§ **Problem**
Within the data below, how many lines contain "Alternativmedizin"? Reply with the number only.

§ **Data provided**

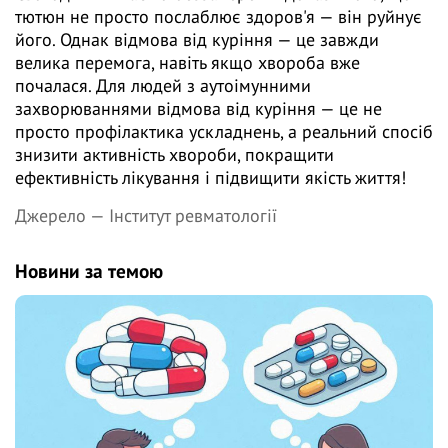
тютюн не просто послаблює здоров'я — він руйнує
його. Однак відмова від куріння — це завжди
велика перемога, навіть якщо хвороба вже
почалася. Для людей з аутоімунними
захворюваннями відмова від куріння — це не
просто профілактика ускладнень, а реальний спосіб
знизити активність хвороби, покращити
ефективність лікування і підвищити якість життя!
Джерело —
Інститут ревматології
Новини за темою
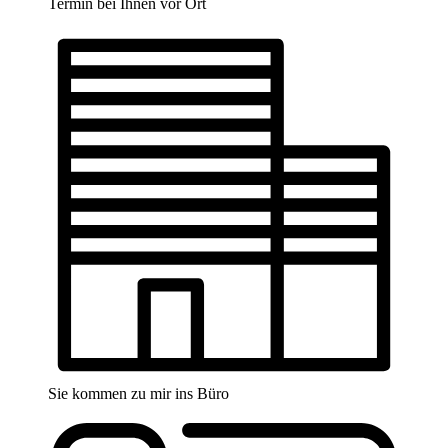
Termin bei Ihnen vor Ort
Sie kommen zu mir ins Büro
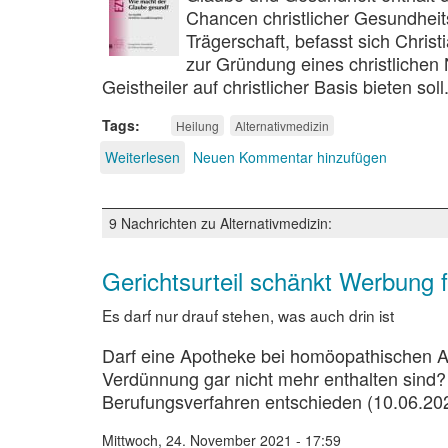
Chancen christlicher Gesundheitsa
Trägerschaft, befasst sich Chri
zur Gründung eines christlichen 
Geistheiler auf christlicher Basis bieten soll
Tags
Heilung
Alternativmedizin
Weiterlesen
über
Neuen Kommentar hinzufügen
Wie
macht
der
9 Nachrichten zu Alternativmedizin:
Glaube
gesund?
(EZW-
Gerichtsurteil schänkt Werbung 
Text
199)
Es darf nur drauf stehen, was auch drin ist
Darf eine Apotheke bei homöopathischen Arz
Verdünnung gar nicht mehr enthalten sind?
Berufungsverfahren entschieden (10.06.202
Mittwoch, 24. November 2021 - 17:59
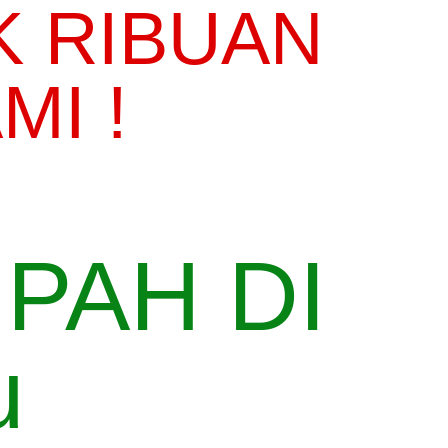
K RIBUAN
I !
PAH DI
u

§ **Exercise result**
2